Buckley made his choice clear during the Gulf War. No longer was Soviet communism a threat, but he strongly supported the assault on Iraq, or as he preferred to call it, resisting Saddam Hussein’s war of aggression. "I [Buckley] and other editors had written several columns and editorials backing Bush’s tough response to Iraq." (Buckley, In Search of Anti-Semitism, Continuum, 1992, p.105)

No one who differed with this response could remain as an editor of National Review. He dismissed Joseph Sobran as senior editor because, by his opposition to the war, "Joe had become, for all intents and purposes, a member of the American pacifist movement" (Ibid., p. 26) Buckley had for some time been embroiled in controversy with Sobran, owing to his views on Israel; but it was not this issue but his "pacifism" that led to Sobran’s dismissal. (Buckley says that Sobran "agreed" to step down, but this is reminiscent of Bismarck’s resignation as Chancellor at the command of Kaiser Wilhelm II.)

...It is hardly surprising that neoconservatives such as Norman Podhoretz rushed to embrace Buckley. They saw in him an ally for their schemes to spread "democracy" throughout the world by American armed might.
Badtux adds:
I come not to praise William F. Buckley, who died today at age 82, but to lambast him. They say "speak no evil of the dead", but I wonder if that really applies to a man who has the blood of millions on his hands. Because the blood of millions it is, from the blood of millions killed in Vietnam courtesy of a crusade that William F. Buckley spearheaded, to the blood of millions killed in wars all over the world culminating in the Iraq fiasco that relied implicitly on the methods and mechanisms created by William F. Buckley.

But first, some history. After Harry S. Truman won the 1948 election in an unlikely triumph caused by his ability to communicate to ordinary people, the Republican Party was in a mess. The only way they could win the Presidency was with Dwight D. Eisenhower, a man who wasn't even registered as a Republican on the day he announced his candidacy, and that only because of the Korean War and the desire of the public to have a military man in charge of ending the war.
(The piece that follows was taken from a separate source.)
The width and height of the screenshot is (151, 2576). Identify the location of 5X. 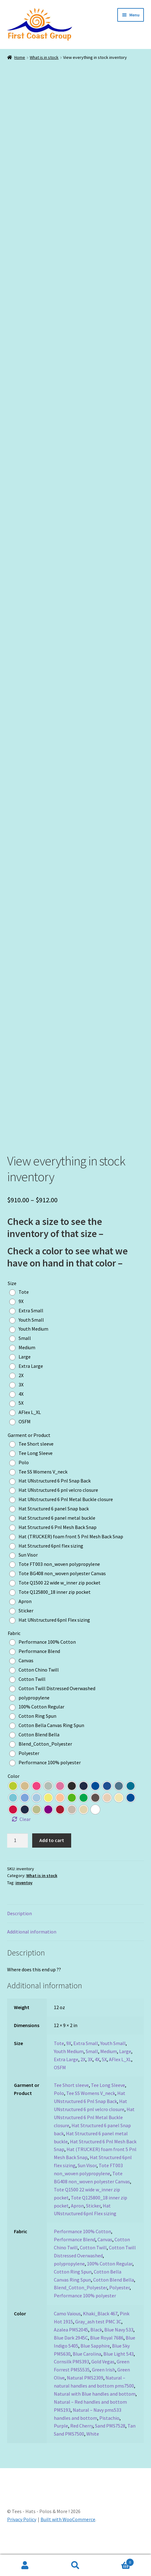
(104, 2080).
Conservative ideas had been thoroughly repudiated by the Great Depression caused by conservative economic notions and by the post-war economic boom caused by progressive economic notions, all of which directly contradicted the notion that conservatism was the only road to economic prosperity.
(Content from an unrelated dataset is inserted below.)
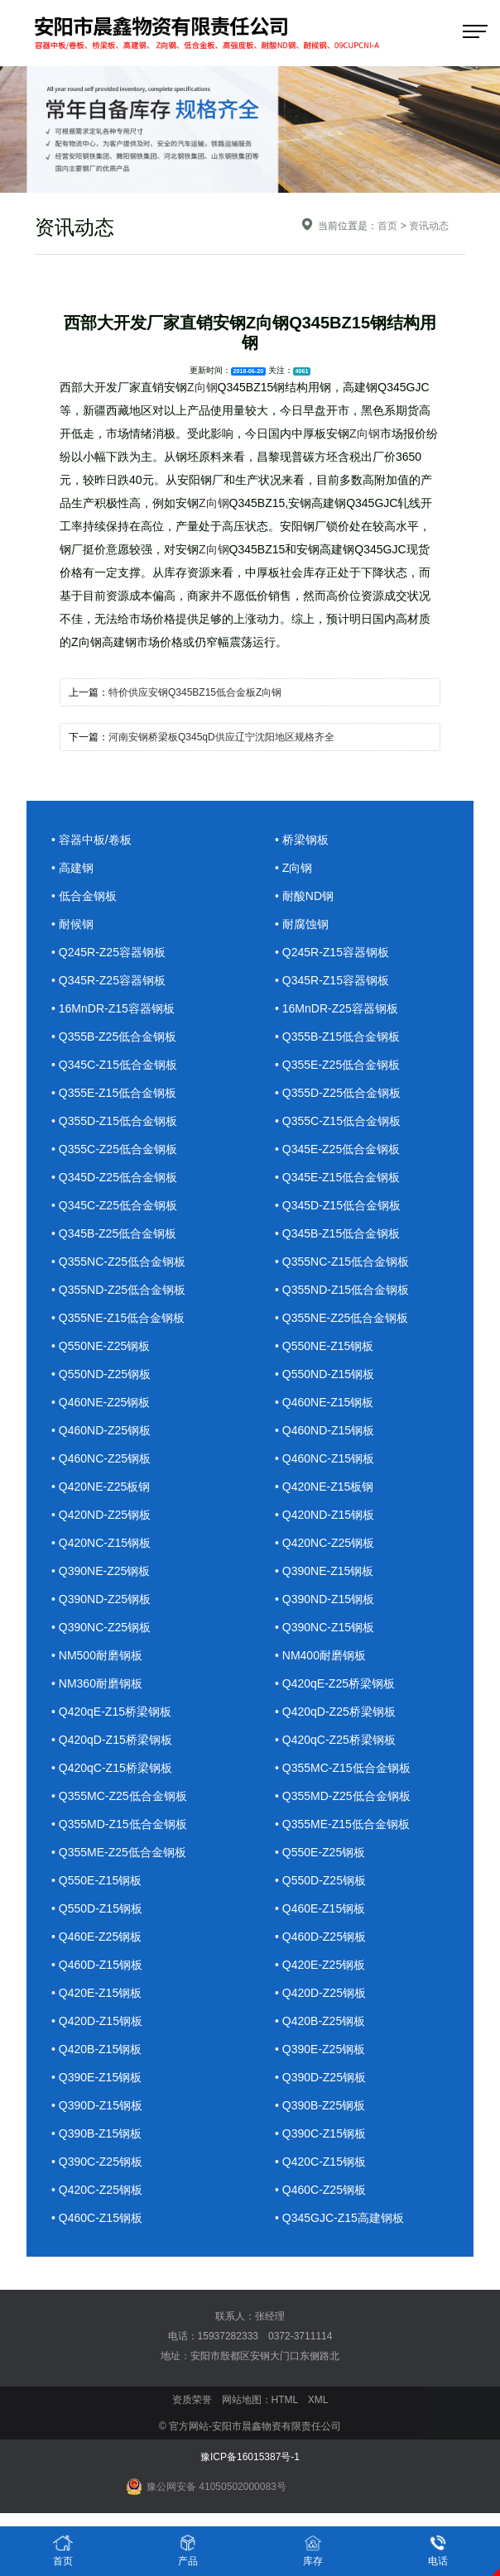  What do you see at coordinates (100, 1486) in the screenshot?
I see `• Q420NE-Z25板钢` at bounding box center [100, 1486].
It was William F. Buckley who founded the National Review and came up with the idea of the right-wing echo chamber in order to counter the draw of reality-based politics, and William F. Buckley who became its erudite and witty face. To oppose William F. Buckley was to appear to oppose intelligence. I say "appear" because in reality Buckley was pushing the vilest of vile politics. It was a generation-long propaganda effort, he knew, to discredit progressive ideas and bring back the sort of conservatism that predominated in America prior to the Presidency of FDR, the sort of conservatism that culminated in the glorious Presidency of Herbert Hoover at which point it collapsed under the weight of its own evil, but he was up to it.